To delay the development of bacterial resistance to its antibiotic, a company must be “thoughtful about stewardship from the word go,” said Outterson. “From society’s standpoint, we want a new antibiotic to remain effective for 50 to 100 years — well beyond its patent life.”

Daniel said that “ideally a company will put its new antibiotic on a shelf and distribute it only when it is really needed.” Stewardship and de-linkage of an antibiotic’s revenue from its utilization are major components of the economic models drafted by U.S., U.K., and E.U. groups. The models are similar in recommending a comprehensive strategy of “push” and “pull” incentives, global coordination, and access to antibacterial drugs at a reasonable price in developing countries. “While there is widespread inappropriate or excessive use of antibiotics in the U.S., there are many countries where people cannot afford antibiotics when they need them,” said Outterson.
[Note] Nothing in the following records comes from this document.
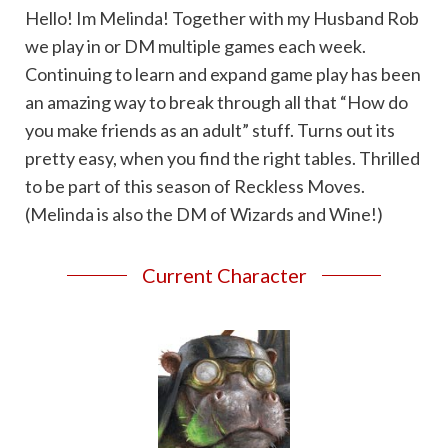
Hello! Im Melinda! Together with my Husband Rob
we play in or DM multiple games each week.
Continuing to learn and expand game play has been
an amazing way to break through all that “How do
you make friends as an adult” stuff. Turns out its
pretty easy, when you find the right tables. Thrilled
to be part of this season of Reckless Moves.
(Melinda is also the DM of Wizards and Wine!)
Current Character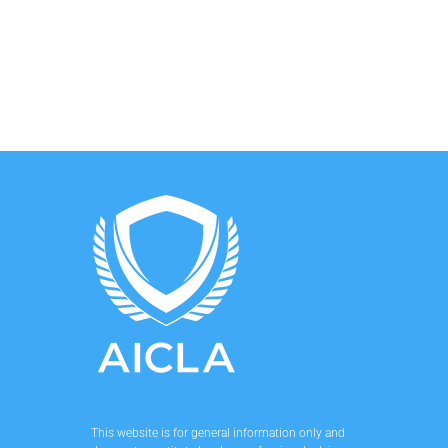
This website is for general information only and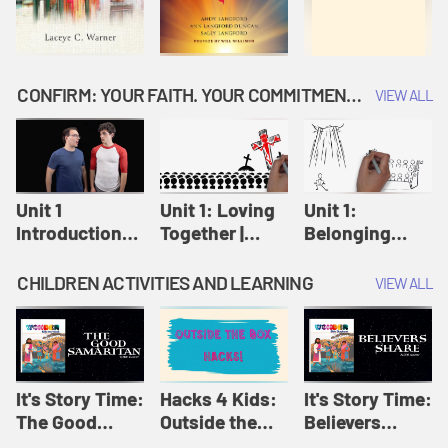
CONFIRM: YOUR FAITH. YOUR COMMITMENT. GOD'S CALL
VIEW ALL
Unit 1
Unit 1: Loving
Unit 1:
Introduction:
Together |
Belonging
Our Journey |
Confirm
Together |
Confirm
Confirm
CHILDREN ACTIVITIES AND LEARNING
VIEW ALL
It's Story Time:
Hacks 4 Kids:
It's Story Time:
The Good
Outside the
Believers
Samaritan |
Box Hacks! |
Share | Amplify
Biopharmaceutical companies have expressed support for new economic models for antibiotic development and commercialization. In early 2016, more than 80 companies signed the Davos Declaration, which called on governments to help develop new and alternative market structures providing incentives for investing in antibiotic R&D. Prior to the United Nations General Assembly’s high-level meeting on antimicrobial resistance in September 2016, 13 companies presented a new road map with four key commitments to reduce antimicrobial resistance. Among their commitments is “establishing new business models that balance access needs, appropriate antibiotic use, expanded vaccine coverage, and adequate return to companies.”